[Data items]

BEGIN

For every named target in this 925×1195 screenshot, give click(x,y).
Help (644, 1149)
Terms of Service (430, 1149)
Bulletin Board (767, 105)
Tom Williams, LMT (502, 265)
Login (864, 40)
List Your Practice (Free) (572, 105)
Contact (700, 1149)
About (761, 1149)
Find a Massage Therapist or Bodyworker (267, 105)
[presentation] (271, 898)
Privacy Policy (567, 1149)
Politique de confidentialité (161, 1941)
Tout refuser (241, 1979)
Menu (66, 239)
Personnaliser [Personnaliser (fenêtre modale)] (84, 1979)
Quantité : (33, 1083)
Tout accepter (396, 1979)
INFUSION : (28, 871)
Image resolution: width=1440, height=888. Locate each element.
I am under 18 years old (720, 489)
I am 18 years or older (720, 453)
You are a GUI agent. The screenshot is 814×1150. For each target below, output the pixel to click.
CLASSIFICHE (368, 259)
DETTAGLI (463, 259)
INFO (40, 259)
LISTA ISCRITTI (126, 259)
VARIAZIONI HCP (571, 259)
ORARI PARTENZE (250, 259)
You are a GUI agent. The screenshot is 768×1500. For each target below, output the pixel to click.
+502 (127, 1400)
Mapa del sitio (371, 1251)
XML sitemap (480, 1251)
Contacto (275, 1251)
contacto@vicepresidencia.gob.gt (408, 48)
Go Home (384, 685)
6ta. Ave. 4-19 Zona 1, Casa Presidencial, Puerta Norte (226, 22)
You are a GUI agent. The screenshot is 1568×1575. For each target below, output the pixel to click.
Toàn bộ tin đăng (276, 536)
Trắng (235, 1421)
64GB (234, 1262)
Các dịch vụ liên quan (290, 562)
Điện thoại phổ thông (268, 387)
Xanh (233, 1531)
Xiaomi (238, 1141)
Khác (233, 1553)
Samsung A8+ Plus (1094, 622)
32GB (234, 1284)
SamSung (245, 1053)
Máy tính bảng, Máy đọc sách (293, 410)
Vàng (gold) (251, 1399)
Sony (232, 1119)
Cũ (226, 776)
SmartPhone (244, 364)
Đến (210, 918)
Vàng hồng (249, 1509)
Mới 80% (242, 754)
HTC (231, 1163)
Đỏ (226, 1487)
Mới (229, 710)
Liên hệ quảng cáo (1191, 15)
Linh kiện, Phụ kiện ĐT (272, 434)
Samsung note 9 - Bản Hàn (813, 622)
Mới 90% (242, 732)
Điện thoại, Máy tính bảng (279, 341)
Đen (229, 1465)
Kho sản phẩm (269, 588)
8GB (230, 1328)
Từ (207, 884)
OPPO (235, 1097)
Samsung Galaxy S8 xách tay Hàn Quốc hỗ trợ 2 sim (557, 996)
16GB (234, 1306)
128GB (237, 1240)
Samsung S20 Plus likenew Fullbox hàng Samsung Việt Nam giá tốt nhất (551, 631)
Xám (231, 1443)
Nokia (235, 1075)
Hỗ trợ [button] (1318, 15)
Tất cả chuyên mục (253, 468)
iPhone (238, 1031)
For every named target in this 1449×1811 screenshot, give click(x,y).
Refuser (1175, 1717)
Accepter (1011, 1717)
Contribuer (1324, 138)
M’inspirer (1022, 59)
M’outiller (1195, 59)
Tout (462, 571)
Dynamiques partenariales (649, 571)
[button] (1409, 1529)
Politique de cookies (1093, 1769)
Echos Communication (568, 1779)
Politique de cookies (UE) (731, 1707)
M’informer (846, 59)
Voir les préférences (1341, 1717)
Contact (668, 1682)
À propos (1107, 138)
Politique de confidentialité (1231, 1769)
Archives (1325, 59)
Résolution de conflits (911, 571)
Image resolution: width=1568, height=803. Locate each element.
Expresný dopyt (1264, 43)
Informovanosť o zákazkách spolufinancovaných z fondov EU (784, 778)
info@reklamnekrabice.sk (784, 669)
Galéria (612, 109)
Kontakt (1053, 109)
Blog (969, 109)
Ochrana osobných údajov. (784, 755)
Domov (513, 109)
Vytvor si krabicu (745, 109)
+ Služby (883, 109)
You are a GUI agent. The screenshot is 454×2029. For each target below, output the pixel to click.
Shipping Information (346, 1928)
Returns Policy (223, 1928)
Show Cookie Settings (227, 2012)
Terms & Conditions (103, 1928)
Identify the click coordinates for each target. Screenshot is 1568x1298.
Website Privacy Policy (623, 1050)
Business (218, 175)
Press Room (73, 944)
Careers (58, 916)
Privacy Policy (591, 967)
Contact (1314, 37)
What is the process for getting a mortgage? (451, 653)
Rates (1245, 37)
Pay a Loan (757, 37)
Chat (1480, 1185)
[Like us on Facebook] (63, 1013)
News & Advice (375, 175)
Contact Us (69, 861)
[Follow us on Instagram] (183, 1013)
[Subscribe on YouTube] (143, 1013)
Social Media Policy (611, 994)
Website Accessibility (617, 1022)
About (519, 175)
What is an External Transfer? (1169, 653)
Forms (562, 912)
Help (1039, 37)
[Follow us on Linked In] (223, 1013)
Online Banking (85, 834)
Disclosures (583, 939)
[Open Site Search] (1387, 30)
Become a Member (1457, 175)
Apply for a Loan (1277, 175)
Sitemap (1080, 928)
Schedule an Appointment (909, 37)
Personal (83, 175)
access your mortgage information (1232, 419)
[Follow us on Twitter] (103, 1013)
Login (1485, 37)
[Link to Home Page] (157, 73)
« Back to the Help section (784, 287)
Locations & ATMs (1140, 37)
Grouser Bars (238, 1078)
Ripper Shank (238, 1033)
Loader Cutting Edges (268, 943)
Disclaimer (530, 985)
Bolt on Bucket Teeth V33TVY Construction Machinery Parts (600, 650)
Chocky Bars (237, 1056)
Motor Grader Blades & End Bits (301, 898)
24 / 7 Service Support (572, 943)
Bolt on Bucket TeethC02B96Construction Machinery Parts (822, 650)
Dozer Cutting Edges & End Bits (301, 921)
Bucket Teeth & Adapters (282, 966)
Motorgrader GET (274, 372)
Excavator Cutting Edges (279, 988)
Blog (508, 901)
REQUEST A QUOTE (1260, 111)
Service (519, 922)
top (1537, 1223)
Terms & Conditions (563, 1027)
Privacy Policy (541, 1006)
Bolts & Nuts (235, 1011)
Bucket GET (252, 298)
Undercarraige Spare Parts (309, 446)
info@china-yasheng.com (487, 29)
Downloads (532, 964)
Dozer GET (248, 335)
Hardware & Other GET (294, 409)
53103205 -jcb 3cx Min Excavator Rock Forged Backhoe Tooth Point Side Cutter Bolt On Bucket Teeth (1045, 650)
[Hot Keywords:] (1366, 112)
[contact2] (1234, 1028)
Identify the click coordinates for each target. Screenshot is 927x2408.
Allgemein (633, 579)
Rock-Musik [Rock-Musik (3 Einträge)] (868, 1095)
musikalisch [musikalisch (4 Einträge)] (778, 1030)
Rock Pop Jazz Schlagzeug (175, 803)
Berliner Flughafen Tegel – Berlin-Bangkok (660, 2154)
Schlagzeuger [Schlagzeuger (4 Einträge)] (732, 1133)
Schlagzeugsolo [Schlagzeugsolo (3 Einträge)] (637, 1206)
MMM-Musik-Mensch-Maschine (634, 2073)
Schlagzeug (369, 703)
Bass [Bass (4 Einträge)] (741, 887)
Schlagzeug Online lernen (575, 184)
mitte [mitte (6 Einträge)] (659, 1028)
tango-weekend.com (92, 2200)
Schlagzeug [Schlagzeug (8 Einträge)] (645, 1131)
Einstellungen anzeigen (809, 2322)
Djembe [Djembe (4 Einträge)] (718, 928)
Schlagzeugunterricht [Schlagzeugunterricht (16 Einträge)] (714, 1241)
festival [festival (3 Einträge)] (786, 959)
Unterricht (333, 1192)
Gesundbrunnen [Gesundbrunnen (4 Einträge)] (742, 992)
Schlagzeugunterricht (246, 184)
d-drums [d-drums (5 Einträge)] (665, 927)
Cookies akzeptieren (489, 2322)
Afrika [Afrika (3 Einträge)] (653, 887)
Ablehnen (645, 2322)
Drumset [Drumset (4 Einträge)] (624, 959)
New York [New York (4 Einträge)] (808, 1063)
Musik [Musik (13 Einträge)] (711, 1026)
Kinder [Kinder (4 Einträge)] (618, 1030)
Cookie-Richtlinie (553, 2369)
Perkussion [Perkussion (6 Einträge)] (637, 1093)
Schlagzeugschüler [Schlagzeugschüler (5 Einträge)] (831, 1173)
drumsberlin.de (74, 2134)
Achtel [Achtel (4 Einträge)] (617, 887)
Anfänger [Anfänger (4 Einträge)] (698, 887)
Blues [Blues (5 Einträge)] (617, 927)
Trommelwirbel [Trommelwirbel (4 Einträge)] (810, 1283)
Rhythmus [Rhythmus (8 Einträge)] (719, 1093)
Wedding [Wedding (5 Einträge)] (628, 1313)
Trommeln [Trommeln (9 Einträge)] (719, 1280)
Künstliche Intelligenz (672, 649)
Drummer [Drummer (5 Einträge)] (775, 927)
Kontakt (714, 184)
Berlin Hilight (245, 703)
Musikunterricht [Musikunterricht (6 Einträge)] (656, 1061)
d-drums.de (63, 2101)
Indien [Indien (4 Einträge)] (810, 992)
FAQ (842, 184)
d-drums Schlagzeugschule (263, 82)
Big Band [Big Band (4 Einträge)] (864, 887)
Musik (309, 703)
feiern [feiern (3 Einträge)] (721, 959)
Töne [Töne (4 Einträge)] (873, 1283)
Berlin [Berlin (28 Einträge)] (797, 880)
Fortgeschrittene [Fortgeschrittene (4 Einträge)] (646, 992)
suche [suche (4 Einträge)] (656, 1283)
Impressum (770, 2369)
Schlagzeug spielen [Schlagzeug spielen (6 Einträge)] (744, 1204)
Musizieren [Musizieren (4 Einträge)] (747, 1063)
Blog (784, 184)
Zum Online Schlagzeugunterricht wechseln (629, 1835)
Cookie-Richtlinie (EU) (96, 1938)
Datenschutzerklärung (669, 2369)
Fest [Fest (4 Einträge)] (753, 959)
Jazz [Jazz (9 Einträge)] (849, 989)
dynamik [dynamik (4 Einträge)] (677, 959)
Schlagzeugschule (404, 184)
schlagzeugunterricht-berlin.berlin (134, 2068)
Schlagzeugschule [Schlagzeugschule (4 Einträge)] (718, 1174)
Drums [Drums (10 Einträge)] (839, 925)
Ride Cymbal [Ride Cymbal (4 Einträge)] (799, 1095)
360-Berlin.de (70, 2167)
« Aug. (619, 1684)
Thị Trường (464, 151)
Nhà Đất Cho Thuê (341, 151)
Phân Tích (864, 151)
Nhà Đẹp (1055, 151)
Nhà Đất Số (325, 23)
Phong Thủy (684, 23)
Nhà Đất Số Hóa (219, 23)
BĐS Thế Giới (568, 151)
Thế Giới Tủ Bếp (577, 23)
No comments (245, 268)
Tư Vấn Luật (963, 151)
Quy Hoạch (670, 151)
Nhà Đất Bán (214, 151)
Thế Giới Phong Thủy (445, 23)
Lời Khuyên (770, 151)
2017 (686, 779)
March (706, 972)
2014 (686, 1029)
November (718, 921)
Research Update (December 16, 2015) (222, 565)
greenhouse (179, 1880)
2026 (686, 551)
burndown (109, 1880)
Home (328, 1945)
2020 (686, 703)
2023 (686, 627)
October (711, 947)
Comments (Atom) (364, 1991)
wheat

END

Work task: Repeat, without change, each line of the data above from the one that contains "Nhà Đất Bán (214, 151)" through the final line, counting both.

Response to this task:
Nhà Đất Bán (214, 151)
Thế Giới Phong Thủy (445, 23)
Lời Khuyên (770, 151)
2017 (686, 779)
March (706, 972)
2014 (686, 1029)
November (718, 921)
Research Update (December 16, 2015) (222, 565)
greenhouse (179, 1880)
2026 (686, 551)
burndown (109, 1880)
Home (328, 1945)
2020 (686, 703)
2023 (686, 627)
October (711, 947)
Comments (Atom) (364, 1991)
wheat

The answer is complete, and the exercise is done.